## Instructions to follow
Transcribe the data exactly. Pictures stay out.

## Extracted entries

----

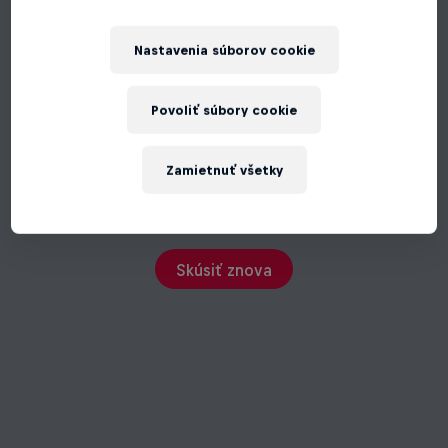
Nastavenia súborov cookie
Povoliť súbory cookie
Zamietnuť všetky
Vyskytla sa nečakaná chyba
Skúsiť znova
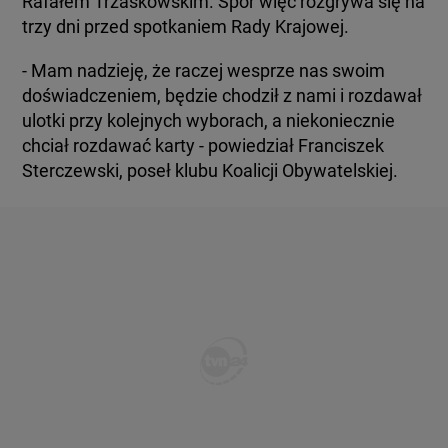
Rafałem Trzaskowskim. Spór więc rozgrywa się na
trzy dni przed spotkaniem Rady Krajowej.
- Mam nadzieję, że raczej wesprze nas swoim
doświadczeniem, będzie chodził z nami i rozdawał
ulotki przy kolejnych wyborach, a niekoniecznie
chciał rozdawać karty - powiedział Franciszek
Sterczewski, poseł klubu Koalicji Obywatelskiej.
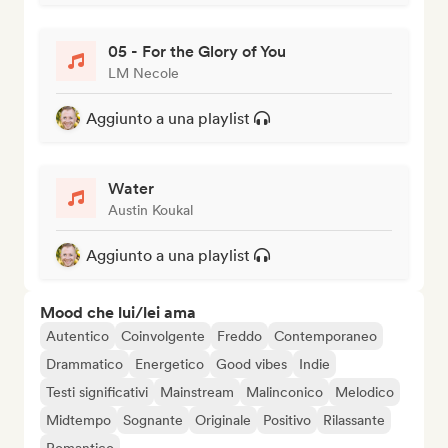
05 - For the Glory of You
LM Necole
Aggiunto a una playlist
Water
Austin Koukal
Aggiunto a una playlist
Mood che lui/lei ama
Autentico
Coinvolgente
Freddo
Contemporaneo
Drammatico
Energetico
Good vibes
Indie
Testi significativi
Mainstream
Malinconico
Melodico
Midtempo
Sognante
Originale
Positivo
Rilassante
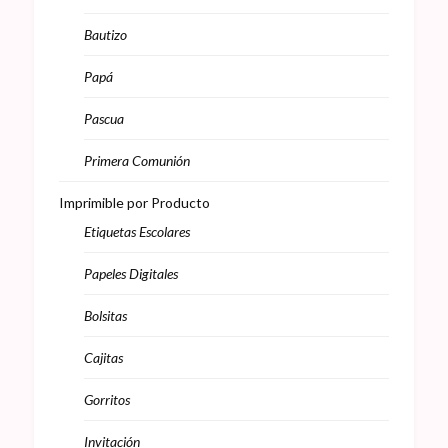
Bautizo
Papá
Pascua
Primera Comunión
Imprimible por Producto
Etiquetas Escolares
Papeles Digitales
Bolsitas
Cajitas
Gorritos
Invitación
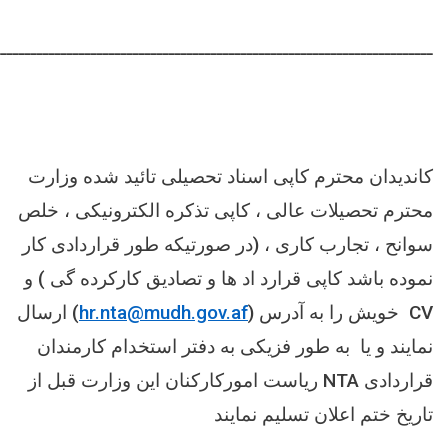
ـــــــــــــــــــــــــــــــــــــــــــــــــــــــــــــــــــــــــ
کاندیدان محترم کاپی اسناد تحصیلی تائید شده وزارت
محترم تحصیلات عالی ، کاپی تذکره الکترونیکی ، خلص
سوانح ، تجارب کاری ، (در صورتیکه طور قراردادی کار
نموده باشد کاپی قرارد اد ها و تصادیق کارکرده گی ) و
CV
خویش را به آدرس (
hr.nta@mudh.gov.af
) ارسال
نمایند و یا به طور فزیکی به دفتر استخدام کارمندان
قراردادی
NTA
ریاست امورکارکنان این وزارت قبل از
تاریخ ختم اعلان تسلیم نمایند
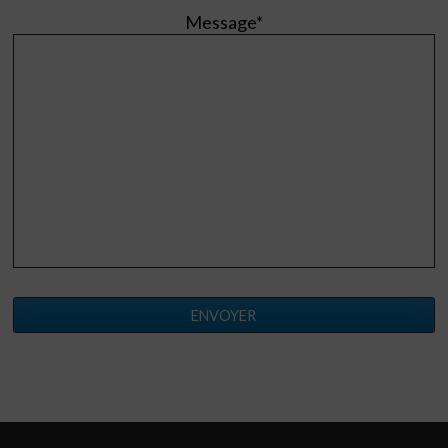
Message*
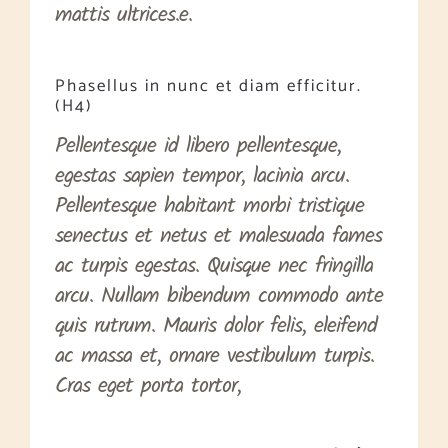
mattis ultrices.e.
Phasellus in nunc et diam efficitur.
(H4)
Pellentesque id libero pellentesque,
egestas sapien tempor, lacinia arcu.
Pellentesque habitant morbi tristique
senectus et netus et malesuada fames
ac turpis egestas. Quisque nec fringilla
arcu. Nullam bibendum commodo ante
quis rutrum. Mauris dolor felis, eleifend
ac massa et, ornare vestibulum turpis.
Cras eget porta tortor,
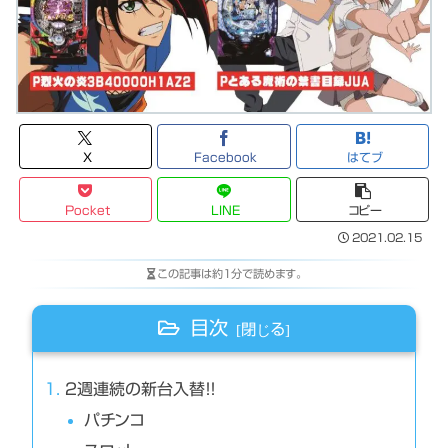
X
Facebook
はてブ
Pocket
LINE
コピー
2021.02.15
この記事は
約1分
で読めます。
目次
２週連続の新台入替！！
パチンコ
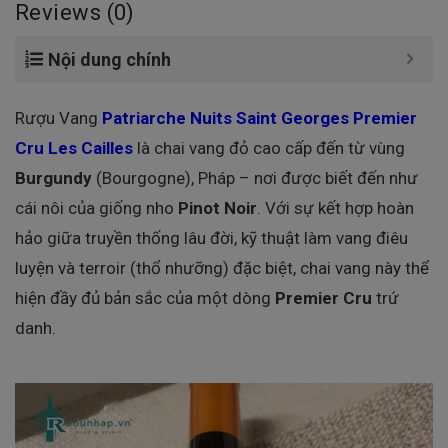
Reviews (0)
Nội dung chính
Rượu Vang
Patriarche Nuits Saint Georges Premier
Cru Les Cailles
là chai vang đỏ cao cấp đến từ vùng
Burgundy
(Bourgogne), Pháp – nơi được biết đến như
cái nôi của giống nho
Pinot Noir
. Với sự kết hợp hoàn
hảo giữa truyền thống lâu đời, kỹ thuật làm vang điêu
luyện và terroir (thổ nhưỡng) đặc biệt, chai vang này thể
hiện đầy đủ bản sắc của một dòng
Premier Cru
trứ
danh.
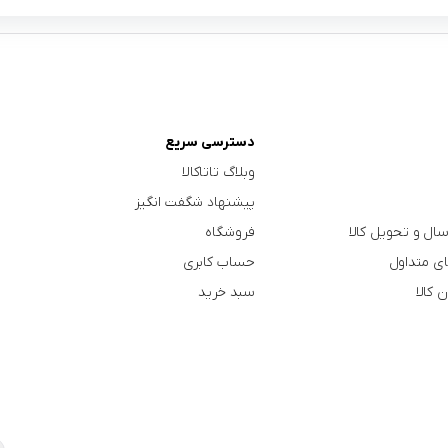
دسترسی سریع
وبلاگ تاتاکالا
پیشنهاد شگفت انگیز
سال و تحویل کالا
فروشگاه
ی متداول
حساب کابری
 کالا
سبد خرید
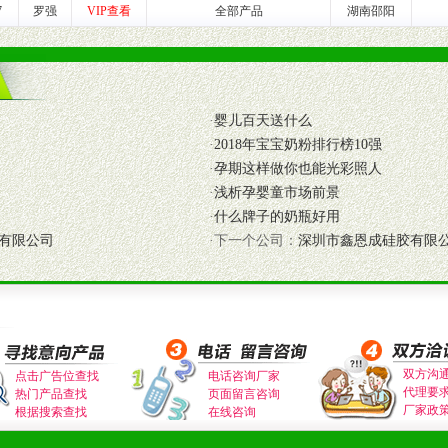
7
罗强
VIP查看
全部产品
湖南邵阳
养师、儿童营养专家为客户提供包括销售、营养、售后服务等各项专业培
VI手册、专柜、POP终端宣传物料、多样化的促销物品、礼品等。
·
婴儿百天送什么
商提供活动策划，物料支持、人员支持等。媒体宣传支持
·
2018年宝宝奶粉排行榜10强
等全国性投放，扩大产品体宣传支持
·
孕期这样做你也能光彩照人
等全国性投放，扩大产品宣传，提高产品美誉度。
·
浅析孕婴童市场前景
·
什么牌子的奶瓶好用
断性经营权益。
有限公司
·下一个公司：
深圳市鑫恩成硅胶有限
销售情况派人员驻地指导。
应的政策，充分保证经销产品丰厚的利润空间和市场经营的高额回报。
证经销商合作零风险。
动来帮助经销商启动和拉动市场销售，提供终端物料及宣传促销用品的支持
双方沟
入公司经营中，充分了解来自公司的行销计划，产品的发展，以及行业市场
点击广告位查找
电话咨询厂家
代理要
热门产品查找
页面留言咨询
高效和准确的后勤配送物。
厂家政
根据搜索查找
在线咨询
母婴、儿童产品品类，为中国妈妈、宝宝提供完善的营养健康产品和宣传普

----

## Your response
Nastavenia súborov cookie
Povoliť súbory cookie
Zamietnuť všetky
Vyskytla sa nečakaná chyba
Skúsiť znova
Rafałem Trzaskowskim. Spór więc rozgrywa się na
trzy dni przed spotkaniem Rady Krajowej.
- Mam nadzieję, że raczej wesprze nas swoim
doświadczeniem, będzie chodził z nami i rozdawał
ulotki przy kolejnych wyborach, a niekoniecznie
chciał rozdawać karty - powiedział Franciszek
Sterczewski, poseł klubu Koalicji Obywatelskiej.
05 - For the Glory of You
LM Necole
Aggiunto a una playlist
Water
Austin Koukal
Aggiunto a una playlist
Mood che lui/lei ama
Autentico
Coinvolgente
Freddo
Contemporaneo
Drammatico
Energetico
Good vibes
Indie
Testi significativi
Mainstream
Malinconico
Melodico
Midtempo
Sognante
Originale
Positivo
Rilassante
Bautizo
Papá
Pascua
Primera Comunión
Imprimible por Producto
Etiquetas Escolares
Papeles Digitales
Bolsitas
Cajitas
Gorritos
Invitación
ـــــــــــــــــــــــــــــــــــــــــــــــــــــــــــــــــــــــــ
کاندیدان محترم کاپی اسناد تحصیلی تائید شده وزارت
محترم تحصیلات عالی ، کاپی تذکره الکترونیکی ، خلص
سوانح ، تجارب کاری ، (در صورتیکه طور قراردادی کار
نموده باشد کاپی قرارد اد ها و تصادیق کارکرده گی ) و
CV
خویش را به آدرس (
hr.nta@mudh.gov.af
) ارسال
نمایند و یا به طور فزیکی به دفتر استخدام کارمندان
قراردادی
NTA
ریاست امورکارکنان این وزارت قبل از
تاریخ ختم اعلان تسلیم نمایند
Message*
mattis ultrices.e.
Phasellus in nunc et diam efficitur.
(H4)
Pellentesque id libero pellentesque,
egestas sapien tempor, lacinia arcu.
Pellentesque habitant morbi tristique
senectus et netus et malesuada fames
ac turpis egestas. Quisque nec fringilla
arcu. Nullam bibendum commodo ante
quis rutrum. Mauris dolor felis, eleifend
ac massa et, ornare vestibulum turpis.
Cras eget porta tortor,
X
Facebook
はてブ
Pocket
LINE
コピー
2021.02.15
この記事は
約1分
で読めます。
目次
２週連続の新台入替！！
パチンコ
Reviews (0)
Nội dung chính
Rượu Vang
Patriarche Nuits Saint Georges Premier
Cru Les Cailles
là chai vang đỏ cao cấp đến từ vùng
Burgundy
(Bourgogne), Pháp – nơi được biết đến như
cái nôi của giống nho
Pinot Noir
. Với sự kết hợp hoàn
hảo giữa truyền thống lâu đời, kỹ thuật làm vang điêu
luyện và terroir (thổ nhưỡng) đặc biệt, chai vang này thể
hiện đầy đủ bản sắc của một dòng
Premier Cru
trứ
danh.
دسترسی سریع
وبلاگ تاتاکالا
پیشنهاد شگفت انگیز
سال و تحویل کالا
فروشگاه
ی متداول
حساب کابری
 کالا
سبد خرید
7
罗强
VIP查看
全部产品
湖南邵阳
养师、儿童营养专家为客户提供包括销售、营养、售后服务等各项专业培
VI手册、专柜、POP终端宣传物料、多样化的促销物品、礼品等。
·
婴儿百天送什么
商提供活动策划，物料支持、人员支持等。媒体宣传支持
·
2018年宝宝奶粉排行榜10强
等全国性投放，扩大产品体宣传支持
·
孕期这样做你也能光彩照人
等全国性投放，扩大产品宣传，提高产品美誉度。
·
浅析孕婴童市场前景
·
什么牌子的奶瓶好用
断性经营权益。
有限公司
·下一个公司：
深圳市鑫恩成硅胶有限
销售情况派人员驻地指导。
应的政策，充分保证经销产品丰厚的利润空间和市场经营的高额回报。
证经销商合作零风险。
动来帮助经销商启动和拉动市场销售，提供终端物料及宣传促销用品的支持
双方沟
入公司经营中，充分了解来自公司的行销计划，产品的发展，以及行业市场
点击广告位查找
电话咨询厂家
代理要
热门产品查找
页面留言咨询
高效和准确的后勤配送物。
厂家政
根据搜索查找
在线咨询
母婴、儿童产品品类，为中国妈妈、宝宝提供完善的营养健康产品和宣传普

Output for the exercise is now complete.